WHAT THE TASK ASKS: Repeat precisely the span of lines below that opens with the line containing "une formation articulée" and closes with the line containing "du programme Sustainable", both included.

========

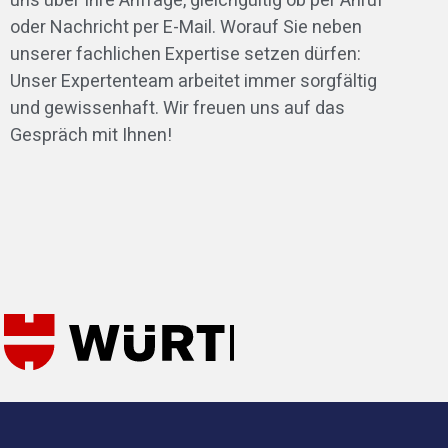
uns über Ihre Anfrage, gleichgültig ob per Anruf
oder Nachricht per E-Mail. Worauf Sie neben
unserer fachlichen Expertise setzen dürfen:
Unser Expertenteam arbeitet immer sorgfältig
und gewissenhaft. Wir freuen uns auf das
Gespräch mit Ihnen!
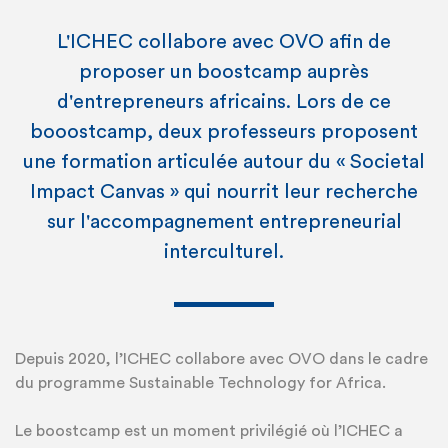
L'ICHEC collabore avec OVO afin de
proposer un boostcamp auprès
d'entrepreneurs africains. Lors de ce
booostcamp, deux professeurs proposent
une formation articulée autour du « Societal
Impact Canvas » qui nourrit leur recherche
sur l'accompagnement entrepreneurial
interculturel.
Depuis 2020, l’ICHEC collabore avec OVO dans le cadre
du programme Sustainable Technology for Africa.
Le boostcamp est un moment privilégié où l’ICHEC a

========

TASK RESPONSE:
une formation articulée autour du « Societal
Impact Canvas » qui nourrit leur recherche
sur l'accompagnement entrepreneurial
interculturel.
Depuis 2020, l’ICHEC collabore avec OVO dans le cadre
du programme Sustainable Technology for Africa.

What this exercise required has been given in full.